Spoofers using government phone numbers, government employees’ names, demanding payment via bitcoin ATMs
TYLER – The U.S. Marshals and the FBI are alerting the public of several nationwide imposter scams involving individuals claiming to be U.S. marshals, court officers, or other law enforcement officials. They are urging people to report the calls their Local FBI office and file a consumer complaint with the Federal Trade Commission, which has the ability to detect patterns of fraud from the information collected and share that data with law enforcement. During the latest series of calls, scammers identifying themselves as “Deputy John Garrison” (the name of the actual U.S. Marshal in the Eastern District of Texas) attempt to collect a fine in lieu of arrest due to a claim of identity theft, failing to report for jury duty, or other offenses. They then tell victims they can avoid arrest by withdrawing cash and transferring it to the government, purchasing a prepaid debit card such as a Green Dot card or gift card and read the card number over the phone to satisfy the fine, or by depositing cash into bitcoin ATMs. Scammers use many tactics to sound and appear credible. In many instances, scammers provide information like badge numbers, names of actual law enforcement officials and federal judges, along with courthouse addresses. They may also spoof their phone numbers to appear on caller IDs as if they are calling from a government agency or the court when they actually are not. If you believe you were a victim of such a scam, you are encouraged to report the incident to your local FBI office and to the FTC. Additionally, The Department of Justice launched the National Elder Fraud Hotline, which provides services to seniors who may be victims of financial fraud.
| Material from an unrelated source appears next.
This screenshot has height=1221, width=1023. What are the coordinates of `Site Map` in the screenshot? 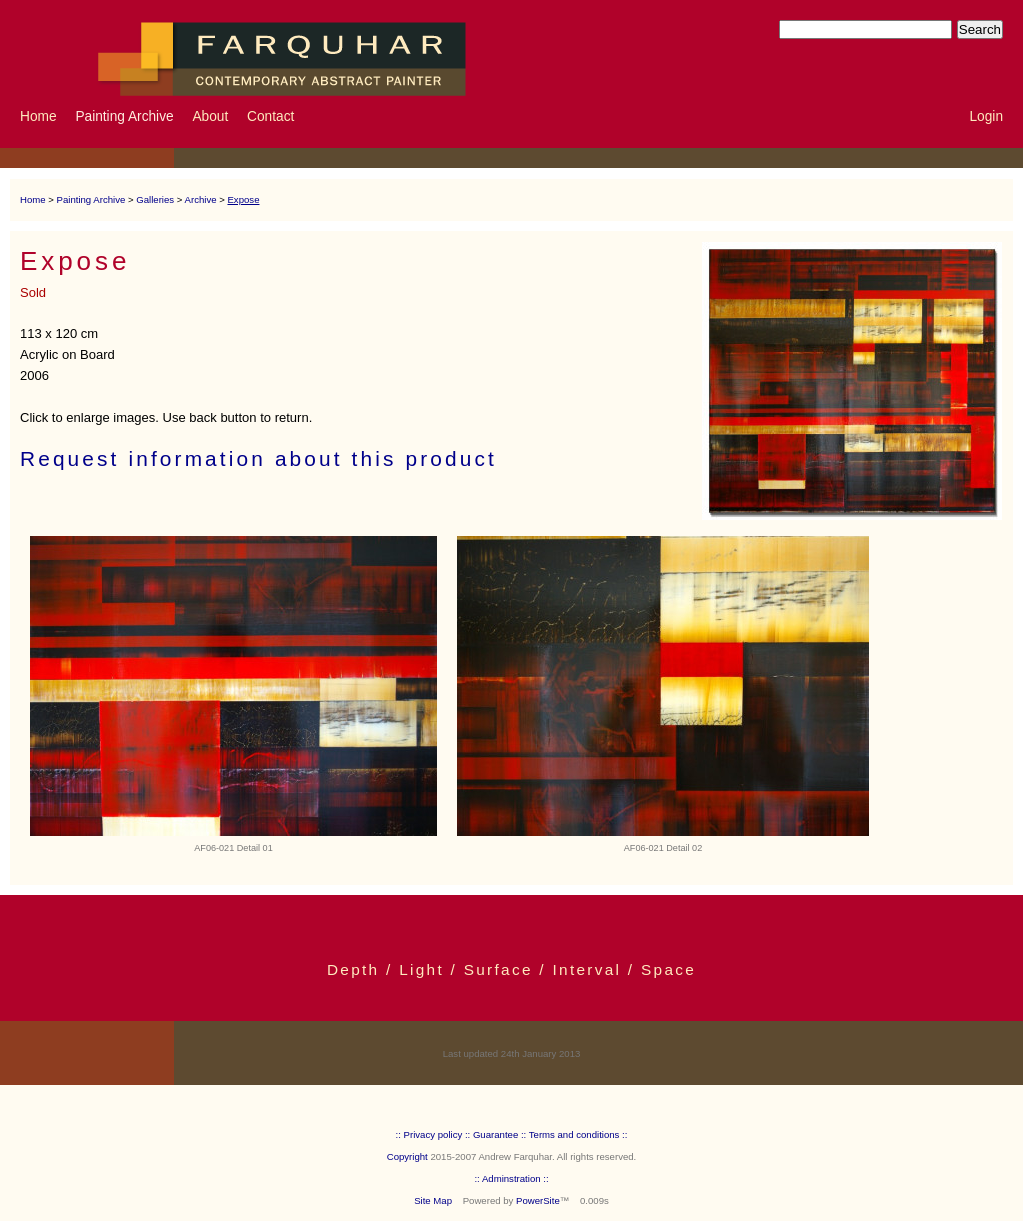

Case managers assist callers with reporting the suspected fraud to relevant agencies and by providing resources and referrals to other appropriate services as needed. The hotline’s toll-free number is 833-FRAUD-11 (833-372-8311). Things to remember:
• U.S. MARSHALS WILL NEVER ask for credit/debit card/gift card numbers, wire transfers, or bank routing numbers, or to make bitcoin deposits for any purpose.
• NEVER divulge personal or financial information to unknown callers.
• Report scam phone calls to your local FBI office and to the FTC.
• You can remain anonymous when you report.
• Authenticate the call by calling the clerk of the court’s office of the U.S. District Court in your area and verify the court order given by the caller.